Updated

Britain's Guardian newspaper said Friday it is teaming up with the New York Times to work on documents obtained by fugitive US security employee Edward Snowden because of "intense pressure" from the British government.

It comes after the boyfriend of the Guardian reporter working on the story was detained by British police under anti-terror laws and the Guardian said it was forced by the British government to destroy some of its Snowden computer files.

The newspaper said on its website that the deal would give the US paper access to some of the "sensitive cache of documents" leaked by Snowden, a former US National Security Agency (NSA) employee.

"In a climate of intense pressure from the UK government, the Guardian decided to bring in a US partner to work on the GCHQ documents provided by Edward Snowden," the Guardian said in a statement.

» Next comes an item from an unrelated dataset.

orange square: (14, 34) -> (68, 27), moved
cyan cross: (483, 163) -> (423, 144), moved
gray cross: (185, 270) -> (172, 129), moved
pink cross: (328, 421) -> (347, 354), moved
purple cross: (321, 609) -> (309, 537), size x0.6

"We are continuing to work in partnership with the NYT and others to report these stories."

The Guardian has reported on Snowden files concerning Britain's electronic eavesdropping station GCHQ (Government Communications Headquarters), as well as on the activities of the NSA.

Snowden is currently in Russia, which has granted him temporary asylum.

The left-liberal Guardian and the New York Times previously collaborated in 2010 to report on the phone-hacking scandal at Rupert Murdoch's now defunct News of the World tabloid.

The Guardian said that in the United States journalists are protected by the First Amendment of the constitution "which guarantees free speech and in practice prevents the state seeking pre-publication injunctions or 'prior restraint'".

There was no immediate reaction from the British government or the New York Times.

British counter-terror police on Thursday launched a criminal investigation into documents seized from David Miranda, the Brazilian partner of Guardian journalist Glenn Greenwald, the US reporter who broke the Snowden story.

The Guardian said this week that GCHQ experts had on July 20 supervised the destruction of the hard drives and memory chips on which its Snowden material had been saved.

The government has confirmed that Prime Minister David Cameron's most senior policy advisor, Cabinet Secretary Jeremy Heywood, was sent to tell the Guardian they had to either destroy or return the material, or face legal action.